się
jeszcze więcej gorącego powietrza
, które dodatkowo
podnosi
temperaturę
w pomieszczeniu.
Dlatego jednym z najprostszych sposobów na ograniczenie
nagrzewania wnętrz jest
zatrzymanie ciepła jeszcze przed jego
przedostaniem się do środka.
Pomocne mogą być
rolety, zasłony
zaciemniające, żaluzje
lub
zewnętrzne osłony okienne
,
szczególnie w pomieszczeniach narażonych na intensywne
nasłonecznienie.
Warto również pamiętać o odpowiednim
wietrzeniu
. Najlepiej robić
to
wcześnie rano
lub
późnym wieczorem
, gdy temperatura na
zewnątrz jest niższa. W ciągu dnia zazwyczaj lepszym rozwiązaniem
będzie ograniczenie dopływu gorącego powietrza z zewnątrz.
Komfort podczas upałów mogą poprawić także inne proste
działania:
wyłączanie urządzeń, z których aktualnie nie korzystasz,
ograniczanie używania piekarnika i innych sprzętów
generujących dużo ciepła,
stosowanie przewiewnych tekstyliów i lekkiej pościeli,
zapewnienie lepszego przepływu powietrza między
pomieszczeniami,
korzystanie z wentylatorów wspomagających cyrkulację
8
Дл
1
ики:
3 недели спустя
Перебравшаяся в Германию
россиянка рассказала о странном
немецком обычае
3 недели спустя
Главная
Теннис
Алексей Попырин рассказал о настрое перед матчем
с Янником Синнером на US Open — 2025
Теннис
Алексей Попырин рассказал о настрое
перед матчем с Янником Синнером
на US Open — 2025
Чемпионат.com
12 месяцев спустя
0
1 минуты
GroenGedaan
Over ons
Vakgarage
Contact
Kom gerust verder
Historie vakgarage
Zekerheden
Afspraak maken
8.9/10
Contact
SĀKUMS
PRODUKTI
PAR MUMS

YOUR GOAL: For every line above with the word "ciepła" in it, make a copy.

RESULT OF THE EXERCISE:
zatrzymanie ciepła jeszcze przed jego
generujących dużo ciepła,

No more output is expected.